(Saved data entries)
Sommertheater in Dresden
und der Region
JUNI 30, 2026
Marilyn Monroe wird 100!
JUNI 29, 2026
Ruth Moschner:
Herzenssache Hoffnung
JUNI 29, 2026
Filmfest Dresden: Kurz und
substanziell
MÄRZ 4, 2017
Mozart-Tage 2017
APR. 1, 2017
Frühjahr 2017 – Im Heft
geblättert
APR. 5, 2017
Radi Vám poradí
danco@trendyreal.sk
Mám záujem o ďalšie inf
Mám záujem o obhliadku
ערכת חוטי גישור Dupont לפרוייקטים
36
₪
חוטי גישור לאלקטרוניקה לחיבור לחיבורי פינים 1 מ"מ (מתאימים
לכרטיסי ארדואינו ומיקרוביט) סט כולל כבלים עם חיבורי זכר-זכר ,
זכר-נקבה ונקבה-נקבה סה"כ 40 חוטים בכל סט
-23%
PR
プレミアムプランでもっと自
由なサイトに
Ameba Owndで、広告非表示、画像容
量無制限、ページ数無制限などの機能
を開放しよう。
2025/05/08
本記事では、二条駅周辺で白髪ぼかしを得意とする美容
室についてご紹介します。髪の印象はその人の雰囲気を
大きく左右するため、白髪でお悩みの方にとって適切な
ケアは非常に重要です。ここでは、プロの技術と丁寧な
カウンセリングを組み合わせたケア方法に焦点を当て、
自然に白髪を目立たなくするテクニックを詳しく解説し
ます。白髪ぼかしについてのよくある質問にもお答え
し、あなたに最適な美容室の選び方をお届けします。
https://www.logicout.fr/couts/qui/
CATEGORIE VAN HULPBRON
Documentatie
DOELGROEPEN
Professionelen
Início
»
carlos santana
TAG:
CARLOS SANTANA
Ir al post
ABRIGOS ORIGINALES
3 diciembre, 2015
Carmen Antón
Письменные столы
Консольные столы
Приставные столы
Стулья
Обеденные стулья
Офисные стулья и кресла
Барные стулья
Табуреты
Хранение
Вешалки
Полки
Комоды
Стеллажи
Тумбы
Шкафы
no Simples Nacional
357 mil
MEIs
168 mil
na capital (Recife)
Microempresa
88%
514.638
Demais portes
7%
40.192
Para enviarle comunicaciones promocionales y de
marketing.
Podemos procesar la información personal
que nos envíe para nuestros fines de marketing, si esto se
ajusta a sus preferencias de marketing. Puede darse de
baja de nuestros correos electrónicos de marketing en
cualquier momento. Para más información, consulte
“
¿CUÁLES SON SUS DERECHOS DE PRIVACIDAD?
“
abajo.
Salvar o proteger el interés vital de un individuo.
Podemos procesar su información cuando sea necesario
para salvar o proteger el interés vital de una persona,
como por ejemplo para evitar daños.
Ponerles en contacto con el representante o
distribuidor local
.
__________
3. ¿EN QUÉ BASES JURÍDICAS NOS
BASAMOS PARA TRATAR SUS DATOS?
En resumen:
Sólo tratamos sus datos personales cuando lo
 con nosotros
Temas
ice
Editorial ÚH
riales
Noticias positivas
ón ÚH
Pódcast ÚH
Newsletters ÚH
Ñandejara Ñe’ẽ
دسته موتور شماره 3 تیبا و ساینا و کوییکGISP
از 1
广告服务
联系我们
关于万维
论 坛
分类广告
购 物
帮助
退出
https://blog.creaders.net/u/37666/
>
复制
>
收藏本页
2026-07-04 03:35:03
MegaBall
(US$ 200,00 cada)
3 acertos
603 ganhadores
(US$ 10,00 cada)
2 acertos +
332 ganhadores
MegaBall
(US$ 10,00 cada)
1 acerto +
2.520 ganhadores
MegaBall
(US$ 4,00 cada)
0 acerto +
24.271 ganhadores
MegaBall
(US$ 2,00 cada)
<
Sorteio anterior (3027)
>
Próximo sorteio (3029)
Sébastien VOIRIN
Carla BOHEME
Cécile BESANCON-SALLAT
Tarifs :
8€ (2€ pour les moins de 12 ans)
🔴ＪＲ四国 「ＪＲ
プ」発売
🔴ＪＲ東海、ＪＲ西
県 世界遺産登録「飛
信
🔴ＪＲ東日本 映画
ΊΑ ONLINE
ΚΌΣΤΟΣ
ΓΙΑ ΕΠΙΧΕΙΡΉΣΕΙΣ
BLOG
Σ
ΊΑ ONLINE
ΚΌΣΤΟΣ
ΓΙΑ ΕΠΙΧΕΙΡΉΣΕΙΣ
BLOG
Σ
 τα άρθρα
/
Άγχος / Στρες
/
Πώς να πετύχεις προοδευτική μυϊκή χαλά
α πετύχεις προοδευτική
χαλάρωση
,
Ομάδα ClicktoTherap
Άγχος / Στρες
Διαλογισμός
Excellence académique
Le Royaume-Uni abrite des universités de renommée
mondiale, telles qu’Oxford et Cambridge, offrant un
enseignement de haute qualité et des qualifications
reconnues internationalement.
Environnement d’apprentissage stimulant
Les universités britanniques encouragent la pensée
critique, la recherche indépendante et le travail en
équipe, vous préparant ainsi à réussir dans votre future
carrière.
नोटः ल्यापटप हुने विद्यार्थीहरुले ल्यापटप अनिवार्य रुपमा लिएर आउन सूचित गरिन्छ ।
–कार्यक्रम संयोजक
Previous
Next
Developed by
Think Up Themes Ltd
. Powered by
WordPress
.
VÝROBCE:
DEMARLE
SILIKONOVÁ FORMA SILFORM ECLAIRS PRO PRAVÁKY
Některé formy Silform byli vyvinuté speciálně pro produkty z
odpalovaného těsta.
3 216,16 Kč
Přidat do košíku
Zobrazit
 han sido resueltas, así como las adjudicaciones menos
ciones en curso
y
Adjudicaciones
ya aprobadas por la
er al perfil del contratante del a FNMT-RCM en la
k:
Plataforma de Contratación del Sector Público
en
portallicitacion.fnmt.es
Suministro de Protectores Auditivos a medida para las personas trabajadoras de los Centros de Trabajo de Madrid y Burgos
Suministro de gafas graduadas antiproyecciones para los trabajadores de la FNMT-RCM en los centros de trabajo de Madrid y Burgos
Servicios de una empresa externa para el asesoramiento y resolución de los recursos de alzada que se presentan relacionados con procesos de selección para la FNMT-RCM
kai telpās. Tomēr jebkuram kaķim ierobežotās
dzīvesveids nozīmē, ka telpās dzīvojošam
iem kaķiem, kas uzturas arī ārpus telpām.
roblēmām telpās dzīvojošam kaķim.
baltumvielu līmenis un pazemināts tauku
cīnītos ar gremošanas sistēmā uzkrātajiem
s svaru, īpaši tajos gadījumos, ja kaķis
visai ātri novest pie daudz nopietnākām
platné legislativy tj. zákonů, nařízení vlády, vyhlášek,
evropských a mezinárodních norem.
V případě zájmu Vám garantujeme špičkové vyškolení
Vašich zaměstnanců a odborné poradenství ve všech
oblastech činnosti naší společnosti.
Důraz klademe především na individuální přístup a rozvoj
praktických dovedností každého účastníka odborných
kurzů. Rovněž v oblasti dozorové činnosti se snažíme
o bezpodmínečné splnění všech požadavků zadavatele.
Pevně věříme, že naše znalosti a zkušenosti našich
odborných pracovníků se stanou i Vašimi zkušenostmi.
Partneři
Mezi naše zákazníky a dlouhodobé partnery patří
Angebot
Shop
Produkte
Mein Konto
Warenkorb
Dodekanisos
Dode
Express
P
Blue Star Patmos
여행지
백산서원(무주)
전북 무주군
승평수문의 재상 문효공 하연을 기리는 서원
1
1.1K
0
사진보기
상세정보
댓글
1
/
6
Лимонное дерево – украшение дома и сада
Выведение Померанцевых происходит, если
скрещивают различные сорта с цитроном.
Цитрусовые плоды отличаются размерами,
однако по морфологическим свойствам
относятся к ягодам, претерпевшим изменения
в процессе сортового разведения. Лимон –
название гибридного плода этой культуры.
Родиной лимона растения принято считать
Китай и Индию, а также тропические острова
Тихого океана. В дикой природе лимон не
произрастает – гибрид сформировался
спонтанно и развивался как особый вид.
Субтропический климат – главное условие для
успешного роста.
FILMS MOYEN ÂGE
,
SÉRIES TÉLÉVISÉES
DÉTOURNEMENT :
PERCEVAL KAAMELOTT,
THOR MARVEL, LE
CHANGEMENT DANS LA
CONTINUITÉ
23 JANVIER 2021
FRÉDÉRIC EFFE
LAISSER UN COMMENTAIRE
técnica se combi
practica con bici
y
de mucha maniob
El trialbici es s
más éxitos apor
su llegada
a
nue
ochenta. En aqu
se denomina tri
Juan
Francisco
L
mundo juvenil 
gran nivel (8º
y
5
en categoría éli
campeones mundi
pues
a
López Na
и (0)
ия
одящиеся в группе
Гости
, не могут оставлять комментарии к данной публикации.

▶ [WHAT THE TASK REQUIRES]:
Going back to the entries above, set down exactly the lines that begin at the one with "baltumvielu līmenis un pazemināts tauku" and end at the one with "Vašich zaměstnanců a", both included, and nothing else.

▶ [TASK RESULT]:
baltumvielu līmenis un pazemināts tauku
cīnītos ar gremošanas sistēmā uzkrātajiem
s svaru, īpaši tajos gadījumos, ja kaķis
visai ātri novest pie daudz nopietnākām
platné legislativy tj. zákonů, nařízení vlády, vyhlášek,
evropských a mezinárodních norem.
V případě zájmu Vám garantujeme špičkové vyškolení
Vašich zaměstnanců a odborné poradenství ve všech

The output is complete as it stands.